Yeovil Trades & Traders
Sir Ernest Willoughby petter
Engine & Aircraft Manufacturer
Ernest Willoughby Petter was born in Yeovil on 26 May 1873, the son of James Bazeley Petter and Charlotte Waddams née Branscombe. Ernest was the twin brother of Percival, known as Percy. His father was a successful ironmonger with a shop in the Borough, over which the family lived, as well as an ironfounder with a foundry in Hendford.
In the 1881 census James and Charlotte were living above the ironmongery shop in the Borough. By this time they had nine of their children living with them. James listed his occupation as Ironmonger (Master) and the four eldest boys were all ironmongers' apprentices - James JB aged 19, twins Ernest and Percival aged 17 and Hugh aged 16. The remaining children were all listed as scholars. Also living in was another apprentice as well as a cook, housemaid and nurse.
The twins were educated first in Sherborne, then at Yeovil Grammar School and finally at the age of fourteen both boys were sent to Mount Radford School in Exeter. In 1890 both Ernest and Percy left school to start their apprenticeship in their father's ironmongery and foundry business. While Percy entered the foundry to learn that side of the business, Ernest's abilities were inclined towards finance and accounting.
By 1892 the brothers had designed and produced a self-propelled oil engine and in 1895 they developed a new engine of one horse-power designed specifically to propel a 'horseless carriage'. They, together with their inventive Engineer and designer Ben Jacobs, produced the first motor car with an internal combustion engine to be made in the United Kingdom, using a converted four wheel Hill & Boll horse-drawn phaeton and a 3hp Petter horizontal oil engine. The vehicle was constructed at the carriage works of Hill and Boll in Park Street. It weighed 9cwt (457kg), including the 120lb (54kg) of the Petter engine with its flywheel and side bars, and had a top speed of 12 miles per hour.

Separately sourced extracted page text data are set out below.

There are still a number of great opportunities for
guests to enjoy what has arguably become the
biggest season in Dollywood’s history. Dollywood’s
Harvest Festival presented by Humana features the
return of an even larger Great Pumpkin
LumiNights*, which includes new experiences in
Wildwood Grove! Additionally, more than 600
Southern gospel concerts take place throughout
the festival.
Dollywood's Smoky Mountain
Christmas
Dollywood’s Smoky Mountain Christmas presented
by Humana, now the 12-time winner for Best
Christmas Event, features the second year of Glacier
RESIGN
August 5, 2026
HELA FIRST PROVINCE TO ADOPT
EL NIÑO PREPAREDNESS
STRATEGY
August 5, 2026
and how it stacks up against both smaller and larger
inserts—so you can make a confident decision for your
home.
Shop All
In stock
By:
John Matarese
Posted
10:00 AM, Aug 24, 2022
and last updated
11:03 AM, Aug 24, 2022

In the late 1890's the Petters established the Yeovil Motor Car Co Ltd with the intent of manufacturing automobiles. Initially the company produced a small motor carriage for two but eventually twelve different models were designed and produced although sales did not meet the anticipated targets. In 1897 the Petters entered the 'Yeovil Car' for trials at Chelsea organised by the Engineer magazine with a thousand guinea first prize. However they failed to win the prize and also failed to achieve the commercial success they had hoped for with automobiles and consequently adapted their engines for agricultural and industrial use.
In 1901 Ernest and Percy bought the business from their father following which they reorganised and renamed it as James B Petter & Sons with both the sons as joint managing directors. At this time their father, James, retired from business. Ernest and Percy concentrated their efforts in designing and building stationary and marine oil engines.
During the First World War the brothers set up Westland Ltd to produce military aircraft, which they continued to do after the war. In 1925 Ernest was on the board of directors of Nissen-Petren Houses Ltd which was a company set up to build economic and radical Nissen-Petren housing after the war.
Ernest wrote several pamphlets on industrial economics and was President of the British Engineers Association from 1923 to 1925. He was also a Member of Executive of the Federation of British Industries and Vice-President of the Institution of Mechanical Engineers. He was knighted in 1925.
Deeply interested in politics Ernest stood for Parliament several times, contesting Bristol North as a Conservative in 1918 and again in 1923, and as an Independent Conservative contesting St George’s, Westminster in 1931. He was unsuccessful in all three elections. In 1938 he retired, resigning as vice-chairman of Petters Ltd on the sale of the company to Brush Electrical Engineering. This same year he emigrated to Victoria, British Colombia, the westernmost province of Canada. He returned to live in England in early 1954 but died on 18 July 1954 at New Milton, Hampshire.
James Bazeley Petter (steering) sitting next to Herbert Southcombe, with twin sons Percy (left) and Ernest (right) in the rear seat, on one of their automobiles in a photograph of about 1897. Percy Petter later wrote in his memoirs "In those days the law required that every mechanically propelled vehicle should be proceeded by a man walking with a red flag, and, as the horses were quite unaccustomed to 'Horseless Carriages,' they usually took fright when they saw one coming, and this gave us a lot of trouble." Percy Petter later wrote in his memoirs "In those days the law required that every mechanically propelled vehicle should be proceeded by a man walking with a red flag, and, as the horses were quite unaccustomed to 'Horseless Carriages,' they usually took fright when they saw one coming, and this gave us a lot of trouble."
The Petter twins - Ernest at left and Percy at right - probably taken in the early 1950's.